À Blois, retenu pour deux ou trois jours au plus par une affaire qu’il vous dira lui-même; il nous a embauchés, et voici deux mots de lui pour nous annoncer.
Le père Huguenin, ayant lu le billet de son fils, commença à se sentir plus calme et moins malade. – À la bonne heure, dit-il en regardant Amaury, vous avez tout à fait bonne façon, mon fils, et votre figure me revient; mais vous avez là un camarade qui a de singulières manières. Voyons, l’ami, ajouta-t-il en toisant le Berrichon d’un œil sévère, êtes-vous plus gentil au travail que vous ne l’êtes à la maison? Votre casquette vous sied mal, mon garçon.
– Ma casquette? dit le Berrichon tout étonné en se décoiffant et en examinant son couvre-chef avec simplicité. Dame, elle n’est pas belle, notre maître; mais on porte ce qu’on a.
– Mais on se découvre devant un maître en cheveux blancs, dit le Corinthien, qui avait compris la pensée du père Huguenin.
– Ah dame! on n’est pas élevé dans les collèges, répondit le Berrichon en mettant sa casquette sous son bras; mais on travaille de bon cœur, c’est tout ce qu’on sait faire.
– Allons, nous verrons cela, mes enfants, dit le père Huguenin en se radoucissant. Vous venez à point, car l’ouvrage presse, et je suis là sur mon lit comme un vieux cheval sur la litière. Vous allez boire un verre de mon vin, et je vous conduirai au château; car, mort ou vif, il faut que je rassure et contente la pratique.

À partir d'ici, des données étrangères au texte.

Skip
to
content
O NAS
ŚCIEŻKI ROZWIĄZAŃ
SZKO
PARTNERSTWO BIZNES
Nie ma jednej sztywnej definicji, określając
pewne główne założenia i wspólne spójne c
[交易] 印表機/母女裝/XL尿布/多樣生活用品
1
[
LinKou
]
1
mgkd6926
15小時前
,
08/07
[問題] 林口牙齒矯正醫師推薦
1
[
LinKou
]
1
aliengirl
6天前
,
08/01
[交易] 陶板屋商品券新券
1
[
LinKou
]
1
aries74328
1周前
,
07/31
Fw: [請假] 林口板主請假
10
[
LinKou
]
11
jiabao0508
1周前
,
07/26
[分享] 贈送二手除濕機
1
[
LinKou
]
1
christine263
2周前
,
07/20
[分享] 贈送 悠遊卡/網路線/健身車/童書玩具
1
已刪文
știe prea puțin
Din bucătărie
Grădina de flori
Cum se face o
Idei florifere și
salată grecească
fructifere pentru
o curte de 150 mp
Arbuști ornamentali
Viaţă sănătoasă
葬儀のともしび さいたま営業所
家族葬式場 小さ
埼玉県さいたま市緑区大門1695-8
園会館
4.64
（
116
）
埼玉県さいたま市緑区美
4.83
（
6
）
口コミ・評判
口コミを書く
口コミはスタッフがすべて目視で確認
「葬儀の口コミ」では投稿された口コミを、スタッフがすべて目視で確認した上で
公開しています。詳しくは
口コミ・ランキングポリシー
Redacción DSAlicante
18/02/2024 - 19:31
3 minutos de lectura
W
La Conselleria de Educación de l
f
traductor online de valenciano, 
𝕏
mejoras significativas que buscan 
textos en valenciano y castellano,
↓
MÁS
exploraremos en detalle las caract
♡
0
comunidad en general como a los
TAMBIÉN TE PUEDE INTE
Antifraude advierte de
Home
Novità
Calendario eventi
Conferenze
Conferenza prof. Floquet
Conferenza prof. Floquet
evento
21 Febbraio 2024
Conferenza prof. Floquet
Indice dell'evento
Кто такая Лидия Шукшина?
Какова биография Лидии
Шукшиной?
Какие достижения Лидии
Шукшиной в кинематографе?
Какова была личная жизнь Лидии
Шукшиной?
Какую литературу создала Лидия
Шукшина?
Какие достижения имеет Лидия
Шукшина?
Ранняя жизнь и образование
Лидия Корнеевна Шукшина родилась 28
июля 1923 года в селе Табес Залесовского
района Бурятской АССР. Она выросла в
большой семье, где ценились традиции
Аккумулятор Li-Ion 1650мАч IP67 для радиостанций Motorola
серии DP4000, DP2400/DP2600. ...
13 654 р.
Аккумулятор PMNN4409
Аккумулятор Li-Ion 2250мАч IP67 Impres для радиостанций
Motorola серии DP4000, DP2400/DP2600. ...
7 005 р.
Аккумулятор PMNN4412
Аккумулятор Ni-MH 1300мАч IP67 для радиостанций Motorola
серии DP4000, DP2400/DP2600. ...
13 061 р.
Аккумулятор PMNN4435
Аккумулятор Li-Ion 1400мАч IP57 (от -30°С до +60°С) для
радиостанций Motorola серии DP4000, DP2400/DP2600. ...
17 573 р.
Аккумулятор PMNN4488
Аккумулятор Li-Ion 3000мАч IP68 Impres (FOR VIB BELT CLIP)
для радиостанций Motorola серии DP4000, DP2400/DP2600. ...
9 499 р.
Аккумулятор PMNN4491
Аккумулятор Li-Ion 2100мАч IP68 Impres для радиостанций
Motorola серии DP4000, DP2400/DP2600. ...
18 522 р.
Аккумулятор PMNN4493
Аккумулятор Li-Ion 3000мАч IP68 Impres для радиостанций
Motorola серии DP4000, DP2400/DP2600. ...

Le brave homme, ayant appelé sa servante, essaya de se lever, tandis que ses compagnons faisaient honneur au rafraîchissement. Mais il était si souffrant qu’Amaury s’en aperçut, et le supplia, avec sa douceur accoutumée, de ne pas se déranger. Il l’assura que, grâce à Pierre, il était au courant de l’ouvrage comme s’il l’eût commencé lui-même; et, pour le lui prouver, il lui décrivit la forme et la dimension des voussures, des panneaux, des corniches, de limons, des courbes à double courbure, des calottes d’assemblage, etc., etc., à une ligne près, avec tant de mémoire et de facilité que le vieux menuisier le regarda encore fixement; puis songeant à l’avantage d’une science qui rend si claires et qui grave si bien dans l’esprit les opérations les plus compliquées, il se gratta l’oreille, remit son bonnet de coton, et remonta dans son lit en disant: À la garde de Dieu!